While the 26-year-old hasn't shown much improvement offensively, his contact rates are up but his power production has actually declined a little, his glove is proving to be a legitimate asset at third base. While Kouzmanoff was able to offer a similarly strong glove at third base, he wasn't able to couple solid offensive production with it like Headley has. So while Kouzmanoff was able to be a 2.5-2.7 WAR player in San Diego thanks to the value of his defense, Headley is proving to be much more than that.
Despite numbers that look pretty "meh" at first glance- a .278/.338/.405 line with 10 homers and 52 RBI in 530 PA- those numbers are actually 15% better than the league average once factoring in Headley's home park.

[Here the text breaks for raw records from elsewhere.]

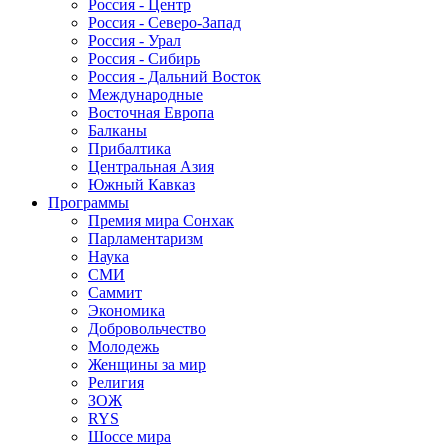
Россия - Центр
Россия - Северо-Запад
Россия - Урал
Россия - Сибирь
Россия - Дальний Восток
Международные
Восточная Европа
Балканы
Прибалтика
Центральная Азия
Южный Кавказ
Программы
Премия мира Сонхак
Парламентаризм
Наука
СМИ
Саммит
Экономика
Добровольчество
Молодежь
Женщины за мир
Религия
ЗОЖ
RYS
Шоссе мира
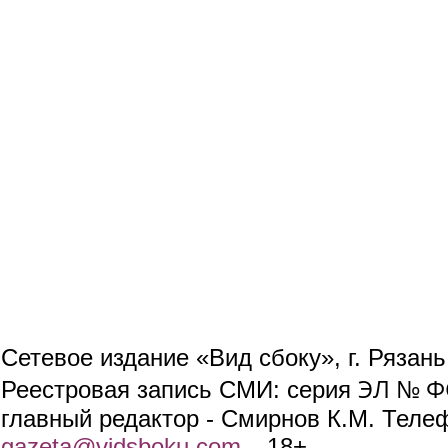
Сетевое издание «Вид сбоку», г. Рязан
ЭЛ № ФС
Реестровая запись СМИ: серия
главный редактор - Смирнов К.М. Телефо
gazeta@vidsboku.com
(link sends e-mail)
. 18+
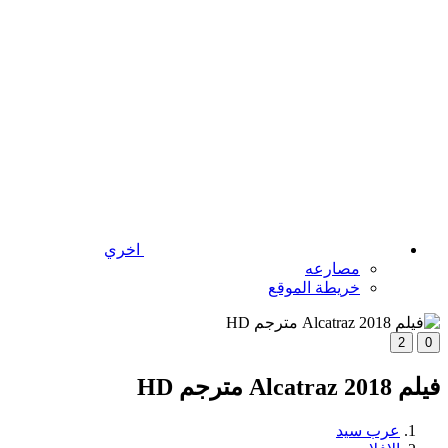
اخري
مصارعه
خريطة الموقع
2
0
فيلم Alcatraz 2018 مترجم HD
عرب سيد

Toss in a glove that's been 11 runs above average according to UZR and 20 runs above average according to DRS, and you have one of the best third baseman in the league.

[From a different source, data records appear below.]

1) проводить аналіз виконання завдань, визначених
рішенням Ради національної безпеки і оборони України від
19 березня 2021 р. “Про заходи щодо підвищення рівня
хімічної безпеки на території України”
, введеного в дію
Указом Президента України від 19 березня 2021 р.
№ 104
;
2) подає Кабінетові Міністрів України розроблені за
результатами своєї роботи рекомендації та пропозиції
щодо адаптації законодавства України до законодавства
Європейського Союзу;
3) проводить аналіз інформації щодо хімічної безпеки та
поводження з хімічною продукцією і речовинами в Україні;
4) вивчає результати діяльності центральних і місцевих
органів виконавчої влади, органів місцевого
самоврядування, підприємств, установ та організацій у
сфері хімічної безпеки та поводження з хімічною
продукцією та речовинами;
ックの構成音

David Wright and Casey McGehee have been better hitters than Headley, but their gloves haven't graded out nearly as well in 2010. Placido Polanco's glove has graded out even better than Headley's, but he hasn't provided the offensive value that Headley has. Right now, only Ryan Zimmerman has been a more valuable third baseman in the National League, although Wright and Scott Rolen are close enough that it's fair to say that they're still better players once you factor in their track records.
Still, coming into this season you had a hard time finding places in San Diego's lineup where they'd be well above-average outside of first base. Maybe Blanks or Will Venable was going to come through in the outfield, or maybe Everth Cabrera was going to continue his shocking rise to prominence and become one of the better shortstops in the National League. But realistically, we all should've known that Headley was the guy most likely to emerge as a high-quality regular in San Diego. His glove at third already had a solid reputation before the ill-advised move to the outfield, which really was only done to get his bat into the lineup. And the bat had already proven to be legitimate on at least some levels, as he was a slightly above-average hitter in over 900 PA with the Padres coming into 2010.
San Diego's shocking run towards to the postseason is the culmination of a myriad of factors. The bullpen's incredible dominance despite paying their entire corps a similar wage to what Milwaukee is paying Trevor Hoffman alone. The emergence of Mat Latos as a legitimate replacement to Jake Peavy atop the rotation. The establishment of a defense that's strong at essentially all nine positions, with a team UZR that's 10 runs better than any other team in baseball.
But Chase Headley's emergence as a key cog at third base hasn't been talked about nearly as much. And I think that's a mistake on many levels, because this guy's good, and he's going to be playing third base in San Diego for a while. He's under control through 2014, so Headley at third base is probably a sight that Padre fans should get used to.